*Dataset*.

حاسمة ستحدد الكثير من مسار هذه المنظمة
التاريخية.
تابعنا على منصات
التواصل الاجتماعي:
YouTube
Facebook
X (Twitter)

*Directions for this task*. Exactly as written, restate every line of the listing above.

*Exercise response*.
حاسمة ستحدد الكثير من مسار هذه المنظمة
التاريخية.
تابعنا على منصات
التواصل الاجتماعي:
YouTube
Facebook
X (Twitter)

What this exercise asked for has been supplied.